Top of PROVIDED ENTRIES

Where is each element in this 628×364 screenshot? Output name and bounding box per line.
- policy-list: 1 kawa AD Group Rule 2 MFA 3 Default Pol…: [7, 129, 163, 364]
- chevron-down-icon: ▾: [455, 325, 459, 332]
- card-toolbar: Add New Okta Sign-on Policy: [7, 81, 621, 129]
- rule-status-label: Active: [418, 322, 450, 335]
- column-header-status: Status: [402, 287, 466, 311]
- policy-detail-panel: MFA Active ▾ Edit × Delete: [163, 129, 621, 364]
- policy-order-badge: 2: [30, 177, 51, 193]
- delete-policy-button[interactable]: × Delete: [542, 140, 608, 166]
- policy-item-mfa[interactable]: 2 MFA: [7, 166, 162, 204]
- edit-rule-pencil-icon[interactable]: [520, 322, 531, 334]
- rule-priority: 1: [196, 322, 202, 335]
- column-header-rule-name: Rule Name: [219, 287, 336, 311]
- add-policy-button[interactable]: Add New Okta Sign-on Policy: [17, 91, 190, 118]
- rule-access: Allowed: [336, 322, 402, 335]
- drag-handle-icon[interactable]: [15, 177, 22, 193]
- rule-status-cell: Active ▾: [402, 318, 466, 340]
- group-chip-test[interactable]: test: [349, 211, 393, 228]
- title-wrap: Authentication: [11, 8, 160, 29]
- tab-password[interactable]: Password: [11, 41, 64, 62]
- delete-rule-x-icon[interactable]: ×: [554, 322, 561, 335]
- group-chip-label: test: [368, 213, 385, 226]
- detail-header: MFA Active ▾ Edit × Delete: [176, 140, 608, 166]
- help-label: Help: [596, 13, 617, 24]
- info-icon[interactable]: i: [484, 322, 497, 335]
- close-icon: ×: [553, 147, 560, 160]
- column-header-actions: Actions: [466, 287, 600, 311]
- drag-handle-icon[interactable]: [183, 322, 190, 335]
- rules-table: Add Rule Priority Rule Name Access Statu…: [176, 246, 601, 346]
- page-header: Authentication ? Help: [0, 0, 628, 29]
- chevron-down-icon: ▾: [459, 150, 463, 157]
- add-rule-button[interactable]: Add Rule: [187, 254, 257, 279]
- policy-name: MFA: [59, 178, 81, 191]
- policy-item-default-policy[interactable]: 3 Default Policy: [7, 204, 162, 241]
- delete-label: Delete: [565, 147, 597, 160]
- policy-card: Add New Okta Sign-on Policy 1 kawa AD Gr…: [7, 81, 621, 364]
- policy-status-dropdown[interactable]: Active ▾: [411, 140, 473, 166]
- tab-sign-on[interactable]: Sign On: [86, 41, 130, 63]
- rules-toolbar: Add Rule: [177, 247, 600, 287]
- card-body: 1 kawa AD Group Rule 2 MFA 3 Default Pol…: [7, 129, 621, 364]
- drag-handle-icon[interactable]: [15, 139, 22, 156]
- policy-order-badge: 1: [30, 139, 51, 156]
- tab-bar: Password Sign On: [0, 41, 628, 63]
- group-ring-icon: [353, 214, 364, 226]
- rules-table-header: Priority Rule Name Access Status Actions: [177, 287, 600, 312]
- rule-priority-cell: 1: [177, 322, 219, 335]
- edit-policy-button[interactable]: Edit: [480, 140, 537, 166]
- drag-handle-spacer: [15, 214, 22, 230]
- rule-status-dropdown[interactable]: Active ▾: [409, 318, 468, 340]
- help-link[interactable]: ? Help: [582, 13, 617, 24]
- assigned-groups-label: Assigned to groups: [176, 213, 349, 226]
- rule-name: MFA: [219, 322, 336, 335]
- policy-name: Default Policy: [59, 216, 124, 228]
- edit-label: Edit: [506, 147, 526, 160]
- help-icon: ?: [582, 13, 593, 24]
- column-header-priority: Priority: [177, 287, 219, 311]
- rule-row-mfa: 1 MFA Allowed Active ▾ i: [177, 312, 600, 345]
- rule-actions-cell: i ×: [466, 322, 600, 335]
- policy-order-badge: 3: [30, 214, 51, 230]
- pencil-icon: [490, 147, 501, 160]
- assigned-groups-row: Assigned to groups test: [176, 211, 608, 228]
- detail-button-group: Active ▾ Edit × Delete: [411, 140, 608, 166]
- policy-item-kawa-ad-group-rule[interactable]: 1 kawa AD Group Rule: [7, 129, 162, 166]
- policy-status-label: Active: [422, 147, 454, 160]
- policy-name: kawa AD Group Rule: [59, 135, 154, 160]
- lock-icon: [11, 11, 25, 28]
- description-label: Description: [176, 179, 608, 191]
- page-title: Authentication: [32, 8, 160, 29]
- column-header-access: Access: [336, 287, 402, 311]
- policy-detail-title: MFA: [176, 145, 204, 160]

Bottom of PROVIDED ENTRIES

WHAT THE TASK REQUIRES:
Using the listing above, state how many lines contain the string "title". Give the number by itself.

WRITTEN ANSWER:
3